Tijdschrift
Een stralende Renate Dorrestein lokt de lezer de vijfde aflevering van Surplus (nov./dec. 1987) binnen. Surplus noemt zichzelf een vrouwenboekenkrant, haar inhoud bestaat dan ook voornamelijk uit recensies van boeken van vrouwelijke auteurs. Handig en nuttig, maar de eerste vier nummers had je wel snel uit vanwege al die korte stukjes, die je even roef-roef doorleest. Nummer vijf is substantiëler, want het geeft naast al die besprekingen ook interviews en commentaar.
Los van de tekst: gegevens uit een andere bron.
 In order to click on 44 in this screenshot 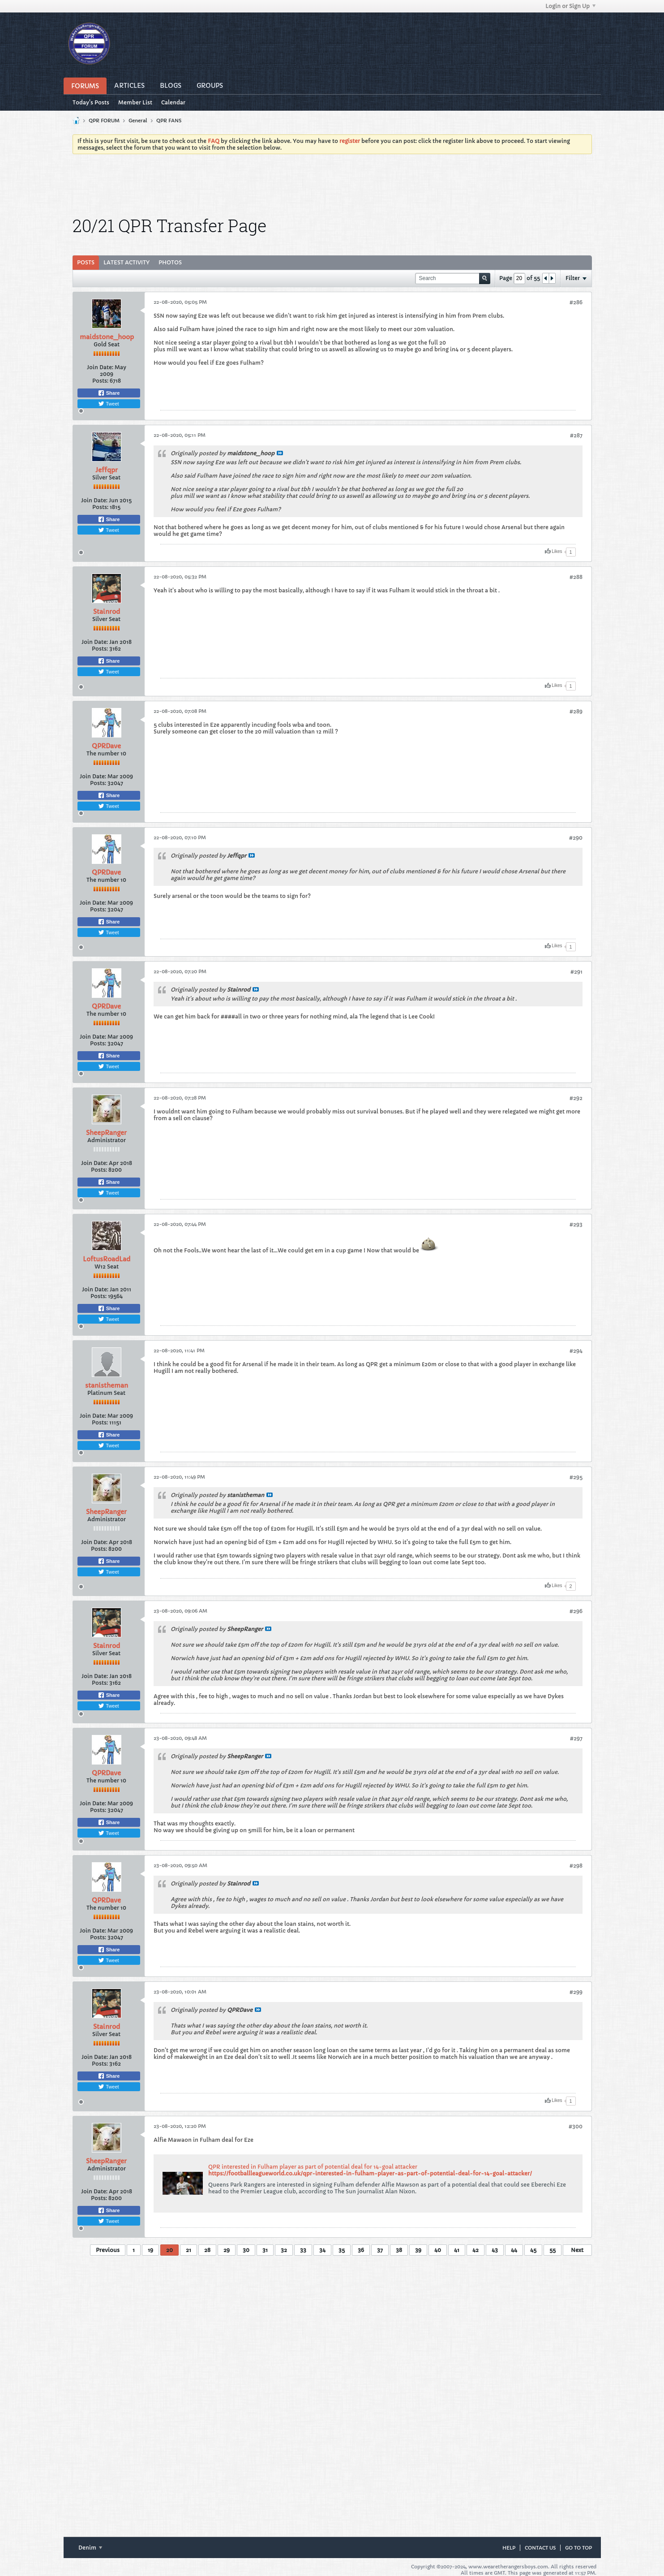 , I will do `click(514, 2250)`.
Zoals bijvoorbeeld van Renate Dorrestein, die zich boos maakt over de literaire kritiek in Nederland, een onderwerp waarover men overigens maar niet uitgeschreven raakt. Dorrestein is nogal in haar wiek geschoten door een aantal niet ter zake opmerkingen van Koos Hageraats in een recensie over Vonne van der Meers werk in De Tijd. Een bespreking moet altijd ergens een kritische noot bevatten, vermoedt zij, want anders lijkt 't wel of je niet goed genoeg gelezen hebt. Daarom vindt ze de literatuurkritiek zo'n zuur bedrijf, vals, ongemanierd, kankerpitterig en geborneerd. Dorrestein uitte haar woede op de ‘turbo-macho’ Hageraats al eerder in De Tijd, waar ze naar haar idee te weinig reacties op kreeg. Vandaar nu haar oproep in Surplus om alle toonaangevende recensenten in de Volkskrant, NRC/Handelsblad, Haagse Post, Vrij Nederland en De Tijd die even ellendige randstedelijke zuurpruimen zijn als Hageraats, op hun vestje te gaan spugen. De brave besprekers van de provinciale en regionale bladen, die niet aan modieus cynisme leiden en keurig het verhaaltje van de roman navertellen en nagaan of de intentie van de schrijver is gerealiseerd, kortom volgens een of ander algemeen geldend saai stramien recenseren, mogen blijven. Haar oproep geldt alle belangrijke schrijfsters in Nederland, maar jammer genoeg staan er geen reacties van Andreas Burnier of Hella Haasse
in Surplus, alleen een briefje van een vermoeide, uitgebluste Tessa de Loo en een stukje van Marijke Höweler, die zich hier eigenlijk helemaal niet meer druk over wil maken. Immers al die recensies beïnvloeden haar verkoopcijfers in genen dele. Verder in Surplus een interview met Elly de Waard, die naar aanleiding van de (bewust?) onbenullige vragen van Judy van Emmerik ruimschoots kan doceren. Passages die zo uit het bekende leerboek Literaire kunst komen, als de verklaring van wat een strofe of een epos is, ontsieren De Waards uitleg over de ontstaansgeschiedenis van haar laatste dichtbundel Een wildernis van verbindingen. Margaretha Ferguson gaat uigebreid in op de reisboeken van Lieve Joris over haar ontmoetingen in de Golfstaten en in de Kongo. In beide boeken mist ze eigenlijk de echte confrontatie van de schrijfster met haar onderwerp. Eenzelfde verwijt heeft Lucie Th. Vermij ten aanzien van het (eerste) vrouwenboekenweekgeschenk. Vertelsters in den vreemde, dat, begrijp ik uit haar stukje, iets te snel in elkaar is geramd. Het idee is leuk: brieven van een Nederlandse die in Senegal vertoeft en een interview met een Senegalese die in Nederland woont. Een blanke westerse vrouw en een zwarte Afrikaanse vrouw die dus met elkaar in gesprek hadden moeten zijn in dit boekje in plaats van de twee onafhankelijke stukken die er nu instaan, vindt Vermij. Nog een groot stuk over het politiek geëngageerde werk van de Egyptische schrijfster Nawal El Saadawi en een analyse van het proza van de Oostenrijkse Ingeborg Bachmann. Tot slot bespreekt Corine Spoor het fonds van de idealistisch begonnen uitgeverij De Geus, waar relatief veel boeken van vrouwen verschijnen. Dit dikke nummer van Surplus is vrolijk en informatief, zo vol zouden de volgende nummers ook moeten zijn.